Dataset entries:
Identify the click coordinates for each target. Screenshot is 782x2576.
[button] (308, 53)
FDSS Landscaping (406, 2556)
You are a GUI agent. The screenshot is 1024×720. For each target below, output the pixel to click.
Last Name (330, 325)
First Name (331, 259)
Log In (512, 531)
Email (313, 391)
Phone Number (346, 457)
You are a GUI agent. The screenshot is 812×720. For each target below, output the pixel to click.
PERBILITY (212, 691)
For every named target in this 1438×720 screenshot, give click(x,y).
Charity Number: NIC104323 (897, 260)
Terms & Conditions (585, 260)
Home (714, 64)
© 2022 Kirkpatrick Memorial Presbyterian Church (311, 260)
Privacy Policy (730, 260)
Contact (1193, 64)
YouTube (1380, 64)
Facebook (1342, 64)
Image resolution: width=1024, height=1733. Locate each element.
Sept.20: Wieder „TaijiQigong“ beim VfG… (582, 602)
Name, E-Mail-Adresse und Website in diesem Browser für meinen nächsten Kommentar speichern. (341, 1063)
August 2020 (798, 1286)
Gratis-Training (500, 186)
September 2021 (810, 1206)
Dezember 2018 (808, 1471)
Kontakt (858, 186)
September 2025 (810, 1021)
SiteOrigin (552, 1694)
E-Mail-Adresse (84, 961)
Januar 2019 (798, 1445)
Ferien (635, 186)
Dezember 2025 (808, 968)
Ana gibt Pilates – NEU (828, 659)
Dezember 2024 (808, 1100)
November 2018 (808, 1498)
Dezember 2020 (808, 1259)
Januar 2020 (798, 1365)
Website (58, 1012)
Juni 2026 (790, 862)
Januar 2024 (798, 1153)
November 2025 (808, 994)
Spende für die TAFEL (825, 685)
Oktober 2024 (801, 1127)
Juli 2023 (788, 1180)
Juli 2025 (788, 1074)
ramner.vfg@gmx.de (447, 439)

Problem to solve: Those lines above that contain the string "output" should be returned.

Response to this task:
You are a GUI agent. The screenshot is 1024×720. For each target below, output the pixel to click.
You are a GUI agent. The screenshot is 812×720. For each target below, output the pixel to click.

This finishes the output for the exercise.